Stephen Speaks is an American acoustic rock/indie pop band project of singer-songwriter Rockwell Ryan Ripperger. The band was initially founded by Ripperger and TJ McCloud in 1999 as a duo.

Ripperger released Stephen Speaks' debut album, No More Doubt, independently in September 2001. No More Doubt was certified platinum by Warner Music Philippines in 2003.

In January 2018, the single Walk On, from Stephen Speaks' fourth scheduled studio album, Alive To Fight, was released.

History
Stephen Speaks' first studio album, No More Doubt, was recorded in 2000. Upon release in 2001, Passenger Seat and Out of My League received significant airplay atop Filipino pop radio stations.
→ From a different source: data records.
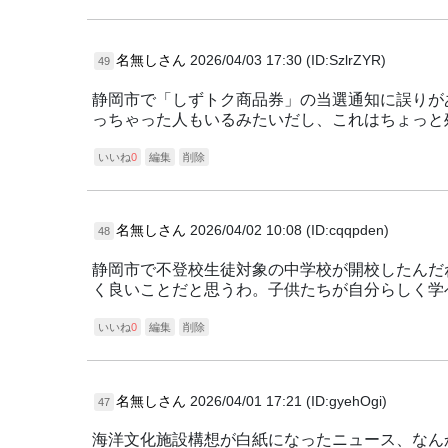
名無しさん
2026/04/03 17:30 (ID:SzlrZYR)
49
静岡市で「しずトク商品券」の当選通知に誤りが
っちゃった人もいるみたいだし、これはちょっと
いいね
0
編集
削除
名無しさん
2026/04/02 10:08 (ID:cqqpden)
48
静岡市で不登校生徒対象の中学校が開校したんだ
く良いことだと思うわ。子供たちが自分らしく学
いいね
0
編集
削除
名無しさん
2026/04/01 17:21 (ID:gyehOgi)
47
海洋文化施設構想が白紙になったニュース、なん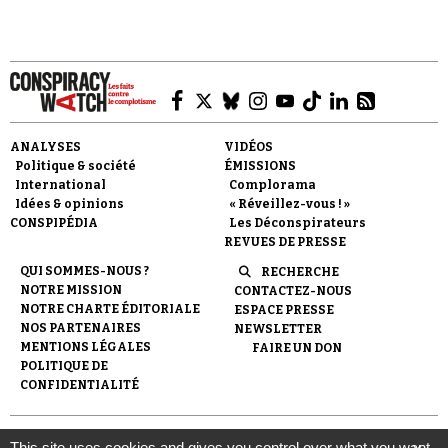
Se connecter
ANALYSES
VIDÉOS
Politique & société
ÉMISSIONS
International
Complorama
Idées & opinions
« Réveillez-vous ! »
CONSPIPÉDIA
Les Déconspirateurs
REVUES DE PRESSE
QUI SOMMES-NOUS ?
RECHERCHE
NOTRE MISSION
CONTACTEZ-NOUS
NOTRE CHARTE ÉDITORIALE
ESPACE PRESSE
NOS PARTENAIRES
NEWSLETTER
MENTIONS LÉGALES
FAIRE UN DON
POLITIQUE DE
CONFIDENTIALITÉ
© 2007-
2026
Conspiracy Watch
| Une réalisation de
This site uses cookies and gives you control over what you want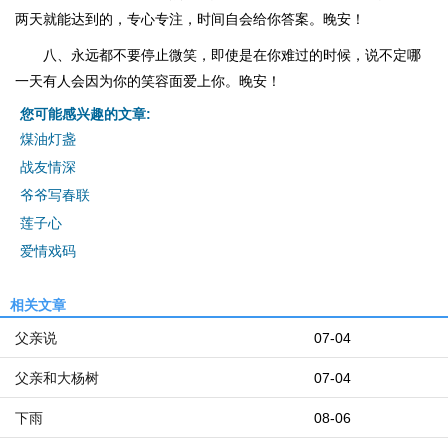
两天就能达到的，专心专注，时间自会给你答案。晚安！
八、永远都不要停止微笑，即使是在你难过的时候，说不定哪
一天有人会因为你的笑容面爱上你。晚安！
您可能感兴趣的文章:
煤油灯盏
战友情深
爷爷写春联
莲子心
爱情戏码
相关文章
父亲说
07-04
父亲和大杨树
07-04
下雨
08-06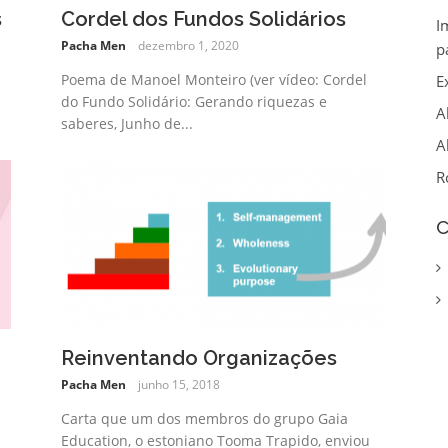
s
Cordel dos Fundos Solidários
I
Pacha Men
dezembro 1, 2020
p
Poema de Manoel Monteiro (ver vídeo: Cordel
E
do Fundo Solidário: Gerando riquezas e
A
saberes, Junho de...
A
R
C
Reinventando Organizações
Pacha Men
junho 15, 2018
Carta que um dos membros do grupo Gaia
Education, o estoniano Tooma Trapido, enviou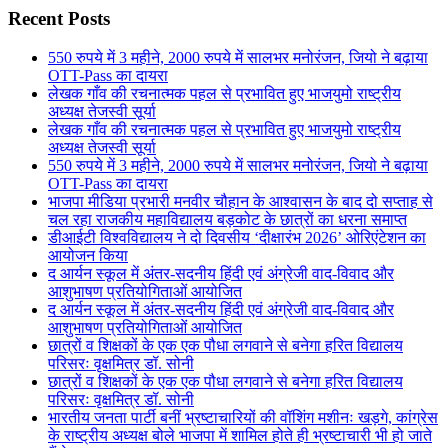
Recent Posts
550 रुपये में 3 महीने, 2000 रुपये में सालभर मनोरंजन, जियो ने बढ़ाया
OTT-Pass का दायरा
लेखक गाँव की रचनात्मक पहल से प्रभावित हुए भाजयुमो राष्ट्रीय
अध्यक्ष तेजस्वी सूर्या
लेखक गाँव की रचनात्मक पहल से प्रभावित हुए भाजयुमो राष्ट्रीय
अध्यक्ष तेजस्वी सूर्या
550 रुपये में 3 महीने, 2000 रुपये में सालभर मनोरंजन, जियो ने बढ़ाया
OTT-Pass का दायरा
भाजपा मीडिया प्रभारी मनवीर चौहान के आश्वासन के बाद दो सप्ताह से
चल रहा राजकीय महाविद्यालय बड़कोट के छात्रों का धरना समाप्त
डीआईटी विश्वविद्यालय ने दो दिवसीय ‘दीक्षारंभ 2026’ ओरिएंटेशन का
आयोजन किया
द आर्यन स्कूल में अंतर-सदनीय हिंदी एवं अंग्रेजी वाद-विवाद और
आशुभाषण प्रतियोगिताओं आयोजित
द आर्यन स्कूल में अंतर-सदनीय हिंदी एवं अंग्रेजी वाद-विवाद और
आशुभाषण प्रतियोगिताओं आयोजित
छात्रों व शिक्षकों के एक एक पौधा लगवाने से बनेगा हरित विद्यालय
परिसरः वृक्षमित्र डॉ. सोनी
छात्रों व शिक्षकों के एक एक पौधा लगवाने से बनेगा हरित विद्यालय
परिसरः वृक्षमित्र डॉ. सोनी
भारतीय जनता पार्टी बनीं भ्रष्टाचारियों की वॉशिंग मशीनः खड़गे, कांग्रेस
के राष्ट्रीय अध्यक्ष बोले भाजपा में शामिल होते ही भ्रष्टाचारी भी हो जाते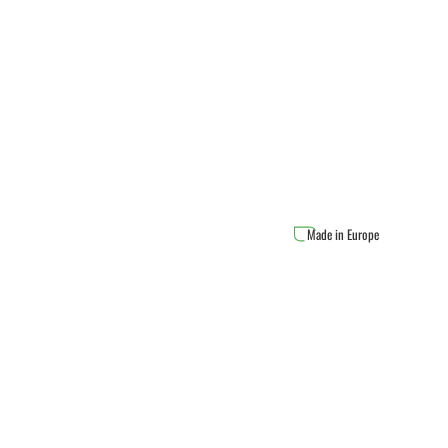
Made in Europe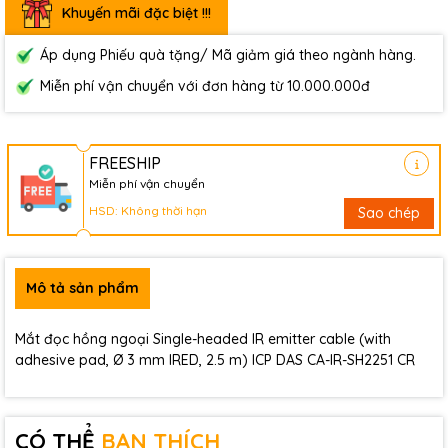
Khuyến mãi đặc biệt !!!
Áp dụng Phiếu quà tặng/ Mã giảm giá theo ngành hàng.
Miễn phí vận chuyển với đơn hàng từ 10.000.000đ
FREESHIP
Miễn phí vận chuyển
HSD: Không thời hạn
Sao chép
Mô tả sản phẩm
Mắt đọc hồng ngoại Single-headed IR emitter cable (with
adhesive pad, Ø 3 mm IRED, 2.5 m) ICP DAS CA-IR-SH2251 CR
CÓ THỂ
BẠN THÍCH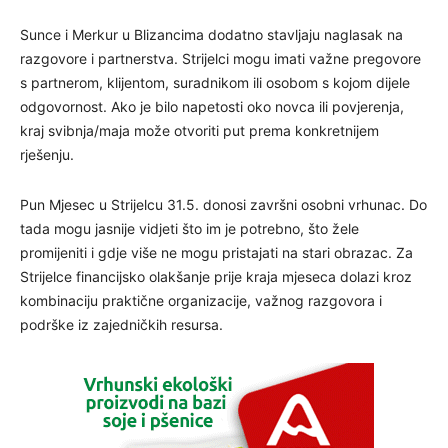
Sunce i Merkur u Blizancima dodatno stavljaju naglasak na
razgovore i partnerstva. Strijelci mogu imati važne pregovore
s partnerom, klijentom, suradnikom ili osobom s kojom dijele
odgovornost. Ako je bilo napetosti oko novca ili povjerenja,
kraj svibnja/maja može otvoriti put prema konkretnijem
rješenju.
Pun Mjesec u Strijelcu 31.5. donosi završni osobni vrhunac. Do
tada mogu jasnije vidjeti što im je potrebno, što žele
promijeniti i gdje više ne mogu pristajati na stari obrazac. Za
Strijelce financijsko olakšanje prije kraja mjeseca dolazi kroz
kombinaciju praktične organizacije, važnog razgovora i
podrške iz zajedničkih resursa.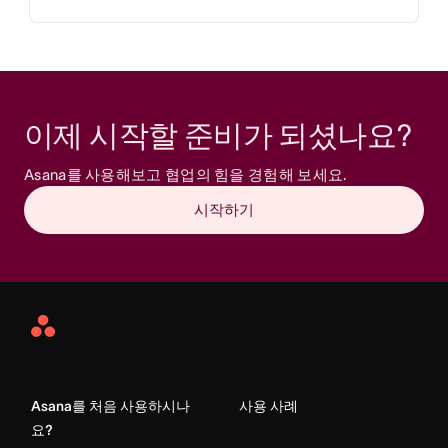
이제 시작할 준비가 되셨나요? 
Asana를 사용해보고 협업의 힘을 경험해 보세요.
시작하기
Asana
Home
Asana를 처음 사용하시나
사용 사례
요?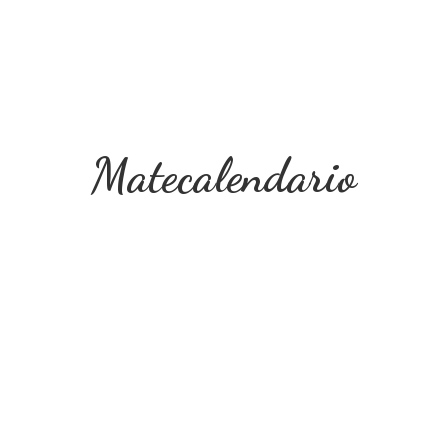
Matecalendario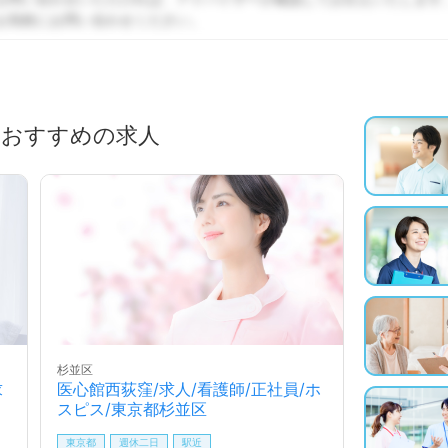
お気軽にお問い合わせください。
におすすめの求人
杉並区
求
医心館西荻窪/求人/看護師/正社員/ホ
スピス/東京都杉並区
東京都
週休二日
駅近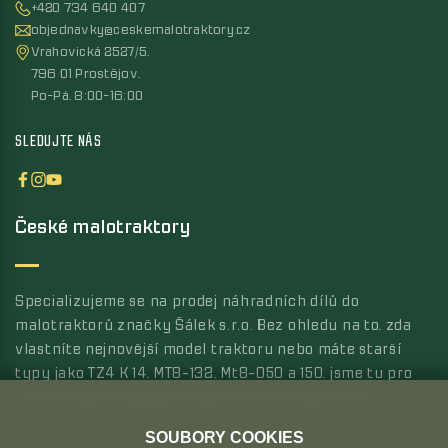
+420 734 640 407
objednavky@ceskemalotraktory.cz
Vrahovická 2527/5,
796 01 Prostějov,
Po-Pá, 8:00-16:00
SLEDUJTE NÁS
České malotraktory
Specializujeme se na prodej náhradních dílů do
malotraktorů značky Šálek s.r.o. Bez ohledu na to, zda
vlastníte nejnovější model traktoru nebo máte starší
typy jako TZ4 K 14, MT8-132, Mt8-050 a 150, jsme tu pro
vás s širokou nabídkou kvalitních náhradních dílů.
SOUBORY COOKIES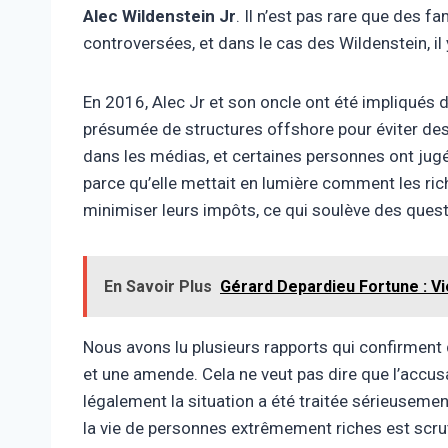
Alec Wildenstein Jr
. Il n’est pas rare que des fa
controversées, et dans le cas des Wildenstein, i
En 2016, Alec Jr et son oncle ont été impliqués da
présumée de structures offshore pour éviter des
dans les médias, et certaines personnes ont jugé 
parce qu’elle mettait en lumière comment les ri
minimiser leurs impôts, ce qui soulève des ques
En Savoir Plus
Gérard Depardieu Fortune : Vi
Nous avons lu plusieurs rapports qui confirment 
et une amende. Cela ne veut pas dire que l’accus
légalement la situation a été traitée sérieusem
la vie de personnes extrêmement riches est scru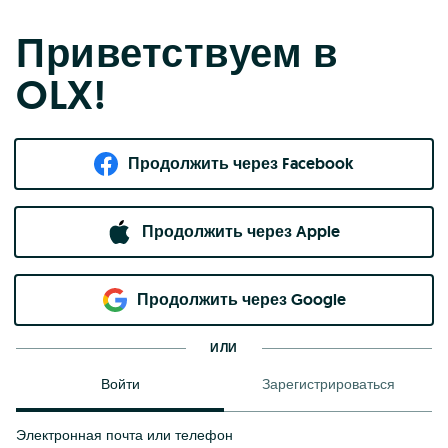
Приветствуем в
OLX!
Продолжить через Facebook
Продолжить через Apple
Продолжить через Google
ИЛИ
Войти
Зарегистрироваться
Электронная почта или телефон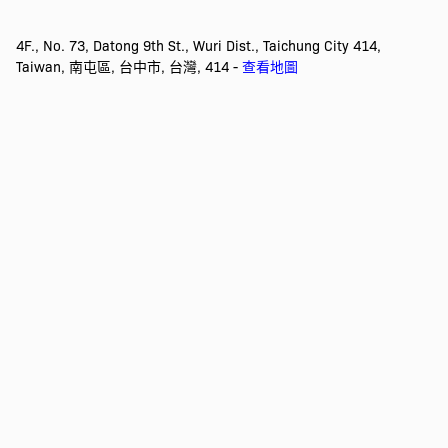
4F., No. 73, Datong 9th St., Wuri Dist., Taichung City 414,
Taiwan, 南屯區, 台中市, 台灣, 414 -
查看地圖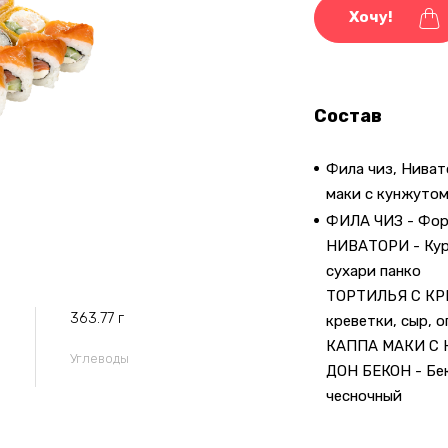
Хочу!
Состав
Фила чиз, Ниват
маки с кунжутом
ФИЛА ЧИЗ - Форе
НИВАТОРИ - Кури
сухари панко
ТОРТИЛЬЯ С КРЕ
363.77 г
креветки, сыр, о
КАППА МАКИ С К
Углеводы
ДОН БЕКОН - Бек
чесночный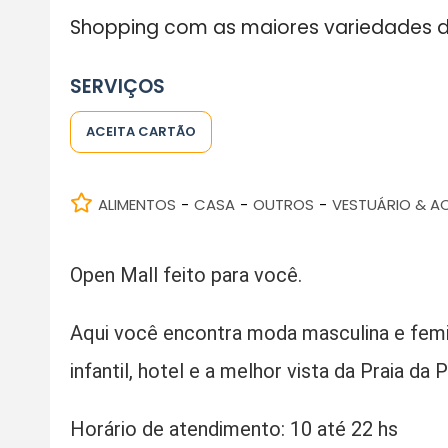
Shopping com as maiores variedades d
SERVIÇOS
ACEITA CARTÃO
ALIMENTOS
CASA
OUTROS
VESTUÁRIO & A
-
-
-
Open Mall feito para você.
Aqui você encontra moda masculina e femini
infantil, hotel e a melhor vista da Praia da
Horário de atendimento: 10 até 22 hs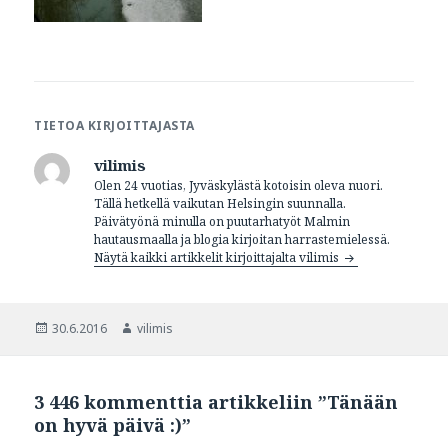
TIETOA KIRJOITTAJASTA
vilimis
Olen 24 vuotias, Jyväskylästä kotoisin oleva nuori.
Tällä hetkellä vaikutan Helsingin suunnalla.
Päivätyönä minulla on puutarhatyöt Malmin
hautausmaalla ja blogia kirjoitan harrastemielessä.
Näytä kaikki artikkelit kirjoittajalta vilimis
Julkaistu
30.6.2016
Kirjoittaja
vilimis
3 446 kommenttia artikkeliin ”Tänään
on hyvä päivä :)”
No More Doubt was released in the Philippines on February 4, 2003, through Warner Music and Rippley Records, and declared platinum ten days later on February 14, 2003.

Stephen Speaks' second album was recorded in Ripperger's home studio in 2003. The Leaving Song featured Grammy-nominated artist Ryan Tedder on vocals. Ripperger briefly performed under his real name "Rockwell Ryan" before reverting to Stephen Speaks in 2004. Ripperger usually performs along with his brother Dain Samuelson who plays percussion for him. In 2005, Ripperger digitally produced One More Day for exclusive release on iTunes. Ripperger worked with producer Chad Copelin to release Symptoms of Love on January 7, 2008.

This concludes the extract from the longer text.